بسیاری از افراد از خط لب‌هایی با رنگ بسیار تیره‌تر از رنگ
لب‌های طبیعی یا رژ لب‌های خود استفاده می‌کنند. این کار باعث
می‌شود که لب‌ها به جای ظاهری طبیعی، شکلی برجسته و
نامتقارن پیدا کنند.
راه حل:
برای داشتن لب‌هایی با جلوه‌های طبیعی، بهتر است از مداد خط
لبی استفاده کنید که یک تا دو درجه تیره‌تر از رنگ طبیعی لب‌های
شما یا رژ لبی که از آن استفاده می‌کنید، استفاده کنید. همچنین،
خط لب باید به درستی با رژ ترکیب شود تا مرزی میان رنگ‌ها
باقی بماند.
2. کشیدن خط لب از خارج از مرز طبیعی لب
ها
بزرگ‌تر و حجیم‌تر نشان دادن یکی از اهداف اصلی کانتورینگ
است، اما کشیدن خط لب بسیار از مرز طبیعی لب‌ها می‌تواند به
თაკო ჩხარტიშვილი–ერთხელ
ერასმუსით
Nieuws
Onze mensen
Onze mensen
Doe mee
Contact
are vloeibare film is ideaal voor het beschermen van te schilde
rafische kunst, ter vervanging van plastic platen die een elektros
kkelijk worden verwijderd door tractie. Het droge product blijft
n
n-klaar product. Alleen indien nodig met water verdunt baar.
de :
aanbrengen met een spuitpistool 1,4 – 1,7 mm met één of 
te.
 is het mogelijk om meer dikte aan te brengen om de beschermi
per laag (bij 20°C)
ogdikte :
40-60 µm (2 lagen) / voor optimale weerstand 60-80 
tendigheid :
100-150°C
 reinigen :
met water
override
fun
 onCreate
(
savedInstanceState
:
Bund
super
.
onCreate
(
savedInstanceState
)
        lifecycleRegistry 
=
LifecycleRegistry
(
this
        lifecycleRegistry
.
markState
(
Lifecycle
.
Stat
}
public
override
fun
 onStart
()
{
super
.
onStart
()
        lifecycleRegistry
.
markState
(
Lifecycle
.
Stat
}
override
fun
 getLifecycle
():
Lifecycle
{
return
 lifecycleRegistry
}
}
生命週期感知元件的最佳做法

----------

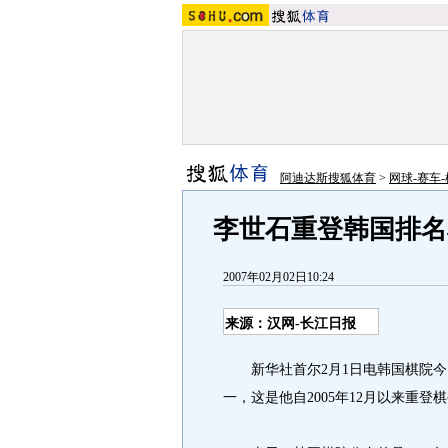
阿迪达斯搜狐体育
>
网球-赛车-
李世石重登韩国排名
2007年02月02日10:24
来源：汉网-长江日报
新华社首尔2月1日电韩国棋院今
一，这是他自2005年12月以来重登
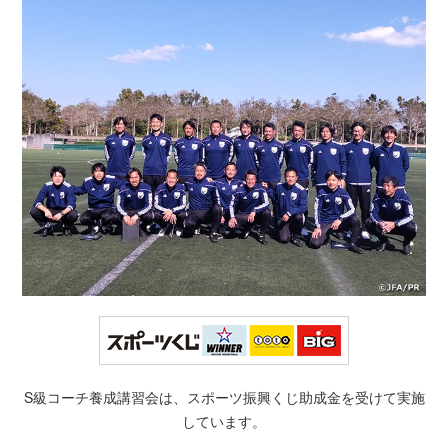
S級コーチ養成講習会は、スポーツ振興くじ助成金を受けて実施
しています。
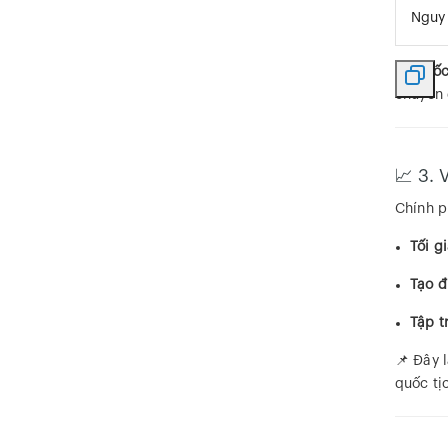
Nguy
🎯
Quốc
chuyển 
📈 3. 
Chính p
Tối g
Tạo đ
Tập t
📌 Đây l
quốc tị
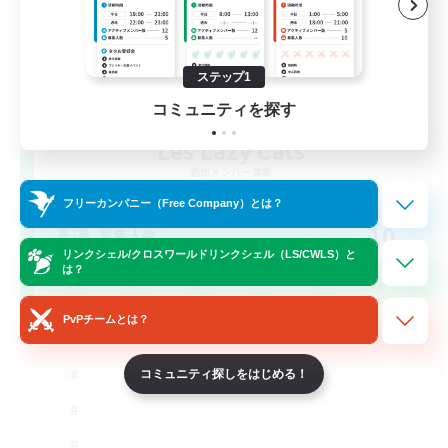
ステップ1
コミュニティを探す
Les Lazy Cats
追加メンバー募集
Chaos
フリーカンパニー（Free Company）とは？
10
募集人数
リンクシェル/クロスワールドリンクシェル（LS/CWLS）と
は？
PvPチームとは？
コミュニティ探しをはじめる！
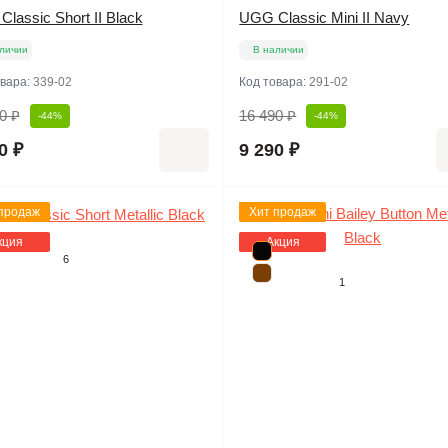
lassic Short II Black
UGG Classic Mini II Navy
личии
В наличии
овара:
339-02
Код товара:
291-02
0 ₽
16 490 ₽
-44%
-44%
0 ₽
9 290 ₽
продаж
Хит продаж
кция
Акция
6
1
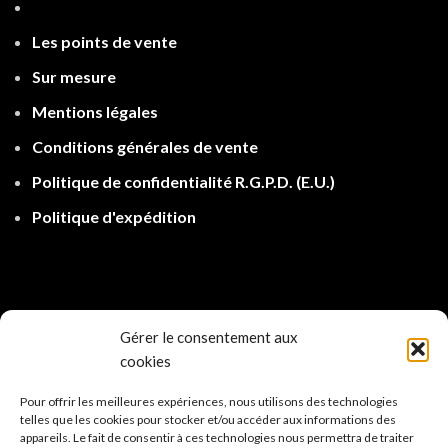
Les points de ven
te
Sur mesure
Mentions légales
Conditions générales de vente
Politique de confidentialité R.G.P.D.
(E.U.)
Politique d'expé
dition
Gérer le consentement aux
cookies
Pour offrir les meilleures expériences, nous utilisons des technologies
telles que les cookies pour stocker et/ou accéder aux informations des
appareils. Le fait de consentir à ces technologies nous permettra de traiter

----------

WHAT IS NEEDED:
Work out how many lines in the entries contain the string "استفاده", then reply with that number and nothing more.

TASK RESPONSE:
3